なお、公開買付者は、上記のとおり本新株予約権買付価格を決定していることから、第三者算定機関からの株式価値算定書及びフェアネス・オピニオンは取得していないとのことです。
② 当社における独立したファイナンシャル・アドバイザー及び第三者算定機関からの株式価値算定書の取得
(ⅰ)算定機関の名称並びに当社及び公開買付者との関係
当社は、本公開買付けに関する意見表明を行うにあたり、公開買付者から提示された本公開買付価格に対する意思決定の過程における公正性を担保するために、公開買付者及び当社から独立した当社のファイナンシャル・アドバイザー及び第三者算定機関であるUBS証券に対し、当社株式の株式価値の算定を依頼し、2024年6月13日付で、下記(ii)(注1)に記載の前提条件その他一定の条件の下で、本株式価値算定書(UBS証券)を取得いたしました。
当社は、本買付条件等変更に関する意見表明を検討するにあたり、本株式価値算定書(UBS証券)において前提とした本事業計画における収益状況や投資計画等の情報に重大な変更がない旨の当社からの説明を前提として、UBS証券から、本株式価値算定書(UBS証券)における結論を変更すべき事情は認められないとの説明を受けたことから、新たに当社株式の株式価値に関する株式価値算定書は取得しておりません。
なお、UBS証券は、公開買付者及び当社の関連当事者には該当せず、本公開買付けに関して重要な利害関係を有しておりません。また、当社は、本取引に際して実施されている他の本公開買付価格の公正性を担保するための措置及び利益相反を回避するための措置を踏まえ、UBS証券から本公開買付価格の公正性に関する意見書(フェアネス・オピニオン)を取得していません。なお、本取引に係るUBS証券に対する報酬は、本公開買付けの成立等を条件に支払われる成功報酬のみとなっております。当社は、一般論として成功報酬が設定されることにより取引成立に向けたインセンティブが働き、独立性に影響を与えるおそれがあることを認識しておりますが、UBS証券の同種の取引における助言実績及び社会的評価等も踏まえ、成功報酬のみの報酬体系であるとしてもなお公正かつ客観的な助言を受けることができると判断し、かつ、同種の取引における一般的な実務慣行及び本取引が不成立となった場合に当社に相応の金銭的負担が生じる報酬体系の是非等も勘案の上、本公開買付けの完了を条件に支払われる成功報酬であることをもって独立性が否定されるわけではないと判断の上、上記の報酬体系によりUBS証券を当社のファイナンシャル・アドバイザー及び第三者算定機関として選任いたしました。
(ⅱ)当社株式に係る算定の概要
UBS証券は、複数の株式価値算定手法の中から当社の株式価値の算定にあたり採用すべき算定手法を検討の上、当社が継続企業であるとの前提の下、当社の株式価値について多面的に評価することが適切であるとの考えに基づき、当社が東京証券取引所プライム市場に上場しており、市場株価が存在することから市場株価平均法を、当社と比較可能な上場会社が複数存在し、類似会社比較による当社の株式価値の類推が可能であることから類似企業比較法を、また将来の事業活動の状況を算定に反映するためDCF法を採用して、下記(注1)に記載の前提条件その他一定の条件の下に当社の株式価値分析を行っております。

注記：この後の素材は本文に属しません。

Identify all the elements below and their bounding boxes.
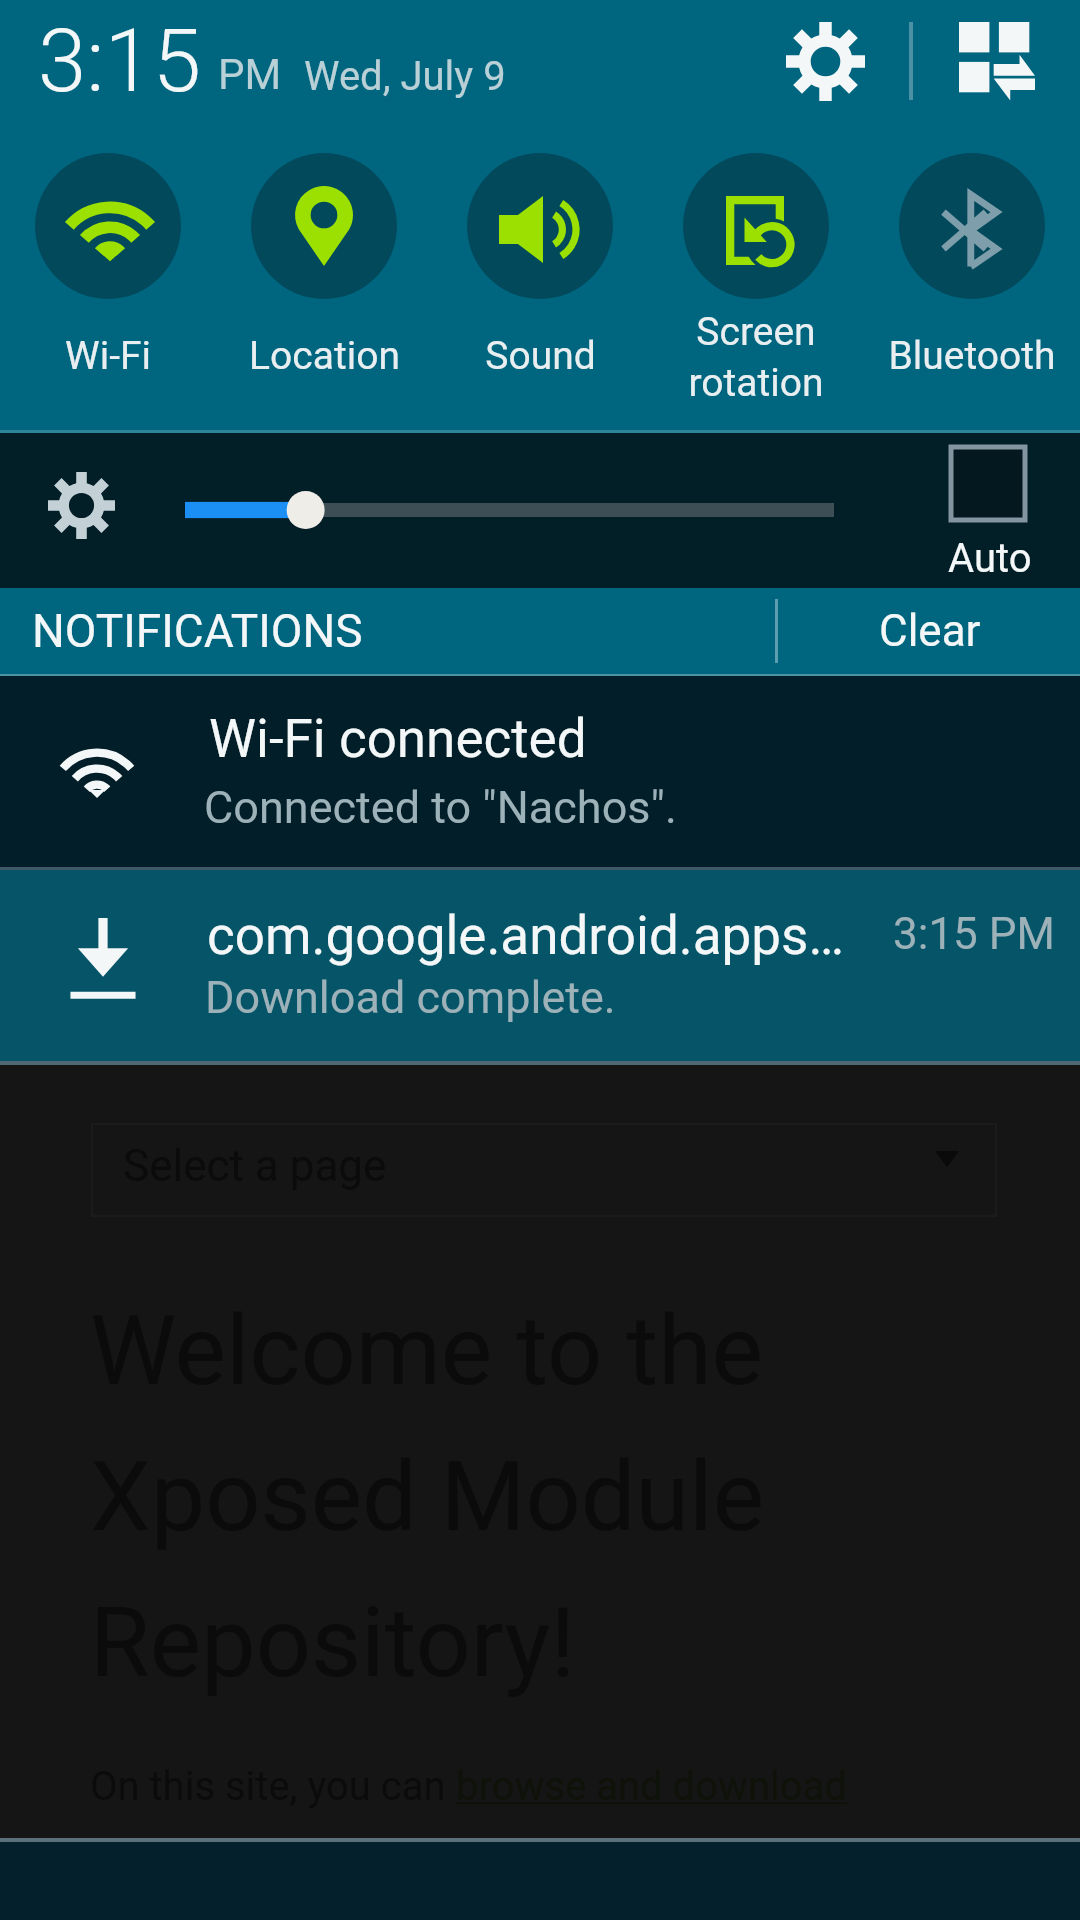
button[interactable]: Auto <box>951 447 1051 572</box>
staticText: com.google.android.apps… <box>207 905 844 967</box>
button[interactable]: Sound <box>432 153 648 379</box>
staticText: 3:15 PM <box>893 908 1055 960</box>
staticText: Bluetooth <box>888 333 1056 379</box>
button[interactable]: Brightness settings <box>48 472 115 539</box>
staticText: On this site, you can <box>90 1763 456 1810</box>
staticText: Wed, July 9 <box>304 53 506 100</box>
staticText: Location <box>249 333 400 379</box>
staticText: Welcome to the Xposed Module Repository! <box>90 1294 765 1699</box>
staticText: Select a page <box>123 1140 387 1192</box>
staticText: NOTIFICATIONS <box>32 604 363 658</box>
button[interactable]: Settings <box>765 1 885 121</box>
button[interactable]: com.google.android.apps… <box>0 870 1080 1061</box>
staticText: PM <box>218 50 282 99</box>
staticText: Connected to "Nachos". <box>204 781 677 834</box>
staticText: Clear <box>879 605 981 657</box>
staticText: Screen rotation <box>688 309 824 405</box>
staticText: Wi-Fi connected <box>209 708 587 770</box>
staticText: Wi-Fi <box>65 333 151 379</box>
staticText: browse and download <box>456 1763 847 1810</box>
staticText: Auto <box>948 535 1032 582</box>
button[interactable]: Wi-Fi connected <box>0 676 1080 867</box>
button[interactable]: Brightness <box>185 490 834 530</box>
button[interactable]: Wi-Fi <box>0 153 216 379</box>
staticText: Download complete. <box>205 971 616 1024</box>
button[interactable]: Clear <box>780 588 1080 674</box>
staticText: Sound <box>485 333 596 379</box>
staticText: 3:15 <box>38 10 202 112</box>
button[interactable]: Quick settings <box>937 0 1057 118</box>
button[interactable]: Location <box>216 153 432 379</box>
button[interactable]: Bluetooth <box>864 153 1080 379</box>
button[interactable]: Screen rotation <box>648 153 864 405</box>
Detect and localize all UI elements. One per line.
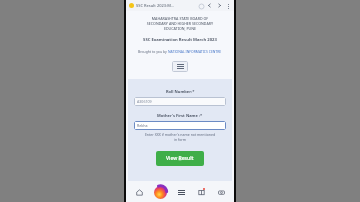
staticText: Brought to you by <box>138 49 168 54</box>
staticText: MAHARASHTRA STATE BOARD OF SECONDARY AND… <box>132 16 228 31</box>
button[interactable]: Site info <box>129 3 134 8</box>
staticText: SSC Examination Result March 2023 <box>132 37 228 43</box>
button[interactable]: NATIONAL INFORMATICS CENTRE <box>168 49 222 54</box>
button[interactable]: Rekha <box>134 121 226 130</box>
button[interactable]: A306109 <box>134 97 226 106</box>
button[interactable]: More options <box>226 2 231 10</box>
button[interactable]: Firefox <box>152 184 168 200</box>
button[interactable]: Back <box>206 2 213 9</box>
staticText: Roll Number:* <box>166 89 195 94</box>
button[interactable]: Reload <box>198 3 204 9</box>
button[interactable]: Bookmarks <box>194 185 208 199</box>
staticText: Enter XXX if mother's name not mentioned… <box>134 132 226 142</box>
staticText: View Result <box>166 155 194 162</box>
staticText: SSC Result 2023:M... <box>136 3 198 8</box>
button[interactable]: Menu <box>172 61 188 72</box>
button[interactable]: Forward <box>216 2 223 9</box>
staticText: A306109 <box>137 99 152 104</box>
button[interactable]: Tabs <box>174 185 188 199</box>
button[interactable]: Camera <box>214 185 228 199</box>
button[interactable]: View Result <box>156 151 204 166</box>
staticText: Rekha <box>137 123 148 128</box>
button[interactable]: Home <box>132 185 146 199</box>
staticText: Mother's First Name :* <box>157 113 203 118</box>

UBS証券によれば、上記各手法に基づき算定した当社株式1株当たり株式価値の範囲はそれぞれ以下のとおりです。UBS証券による本株式価値算定書(UBS証券)作成及びその基礎となる評価分析に関する前提条件、留意事項については、下記(注1)をご参照ください。
市場株価平均法: 1,884.5円~2,099円
類似企業比較法: 1,915円~2,598円
DCF法: 2,356円~3,205円
市場株価平均法では、算定基準日を2024年6月13日として、東京証券取引所プライム市場における当社株式の基準日終値1,884.5円、直近1ヶ月間の終値単純平均値1,974円(2024年5月14日~2024年6月13日)、直近3ヶ月間の終値単純平均値1,961円(2024年3月14日~2024年6月13日)、直近6ヶ月間の終値単純平均値2,099円(2023年12月14日~2024年6月13日)を基に、当社株式の1株当たりの株式価値の範囲を1,884.5円から2,099円までと算定しています。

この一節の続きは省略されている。